Sql-server – Merits of inserting to temp table and renaming versus just adding/removing columns

best practicespage-splitssql-server-2008

If I add or drop columns from a SQL Server table I presume I get page splits or gaps. Since the size of the row has changed.

When I use RedGate SQL Compare to create conversion scripts its strategy is to create a temporary table, copy all the data into that table, drop the old table, and then rename the temporary table.

I assume this cleans up the pages as all the rows were "perfectly" sequentially inserted.

I recently had a DBA tell me that this "copy and rename" approach is inefficient, expensive and unnecessary.

What are the merits of these two approaches?

Best Answer

I recommend you read SQL Server table columns under the hood. You'll see that many column DDL operations result in having 'ghost' columns in the table, physical columns that are existing in the table but not visible to the user. A rebuild will remove all these ghost columns.

Most times this is benign, but there are some dark areas that can lead to the issues described in KB2504090:

This issue occurs because the accessor that SQL Server uses to insert data into different partitions recognizes the metadata changes incorrectly. When data is inserted into the new partition that is created after a column is dropped, the number of the maximum nullable columns in the new partition may be one fewer than the number of the maximum nullable columns in the old partition.

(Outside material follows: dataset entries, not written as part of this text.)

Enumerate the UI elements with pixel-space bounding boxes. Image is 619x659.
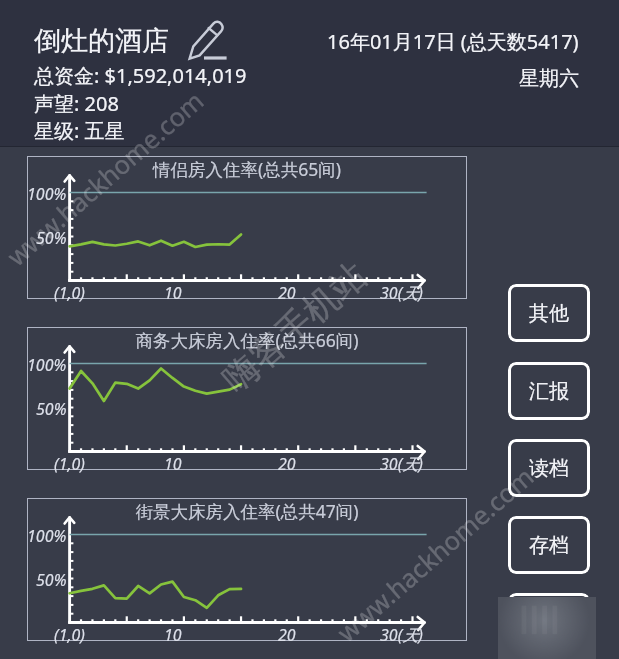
- staticText: www.hackhome.com: [330, 459, 540, 649]
- staticText: 倒灶的酒店: [34, 24, 169, 58]
- staticText: 100%: [27, 183, 67, 205]
- staticText: 20: [278, 453, 296, 475]
- staticText: 其他: [529, 301, 569, 326]
- staticText: 情侣房入住率(总共65间): [27, 157, 467, 181]
- button[interactable]: 存档: [508, 516, 590, 574]
- staticText: (1,0): [54, 453, 86, 475]
- staticText: 10: [164, 624, 182, 646]
- staticText: 30(天): [380, 282, 423, 304]
- staticText: 20: [278, 624, 296, 646]
- staticText: 街景大床房入住率(总共47间): [27, 499, 467, 523]
- staticText: 50%: [36, 569, 67, 591]
- staticText: 30(天): [380, 624, 423, 646]
- staticText: 汇报: [529, 379, 569, 404]
- staticText: 声望: 208: [34, 90, 119, 117]
- button[interactable]: 读档: [508, 439, 590, 497]
- staticText: 10: [164, 453, 182, 475]
- button[interactable]: 设置: [508, 593, 590, 651]
- staticText: (1,0): [54, 624, 86, 646]
- staticText: 16年01月17日 (总天数5417): [327, 28, 579, 55]
- staticText: www.hackhome.com: [0, 83, 210, 273]
- staticText: (1,0): [54, 282, 86, 304]
- staticText: 总资金: $1,592,014,019: [34, 62, 247, 89]
- staticText: 100%: [27, 354, 67, 376]
- staticText: 50%: [36, 398, 67, 420]
- staticText: 10: [164, 282, 182, 304]
- staticText: 存档: [529, 533, 569, 558]
- staticText: 星级: 五星: [34, 117, 125, 144]
- staticText: 100%: [27, 525, 67, 547]
- staticText: 20: [278, 282, 296, 304]
- staticText: 设置: [529, 610, 569, 635]
- button[interactable]: 其他: [508, 284, 590, 342]
- staticText: 50%: [36, 227, 67, 249]
- staticText: 30(天): [380, 453, 423, 475]
- button[interactable]: Edit hotel name: [184, 18, 228, 62]
- staticText: 嗨客手机站: [214, 253, 372, 398]
- button[interactable]: 汇报: [508, 362, 590, 420]
- staticText: 读档: [529, 456, 569, 481]
- staticText: 星期六: [519, 66, 579, 91]
- staticText: 商务大床房入住率(总共66间): [27, 328, 467, 352]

I for one shun all schema compare tools and comparison diff based deployment/upgrades. There simply is no one-size-fits-all correct approach with regard to changing schema. Just like Henrik mentions, I've been burned by the 500GB table 'copy', tyvm, no more diffs for me. Instead I recommend migrations, coded as SQL scripts and tested on relevant data size before being deployed. See Version Control and your Database. Rails ActiveRecord Migrations really grok this.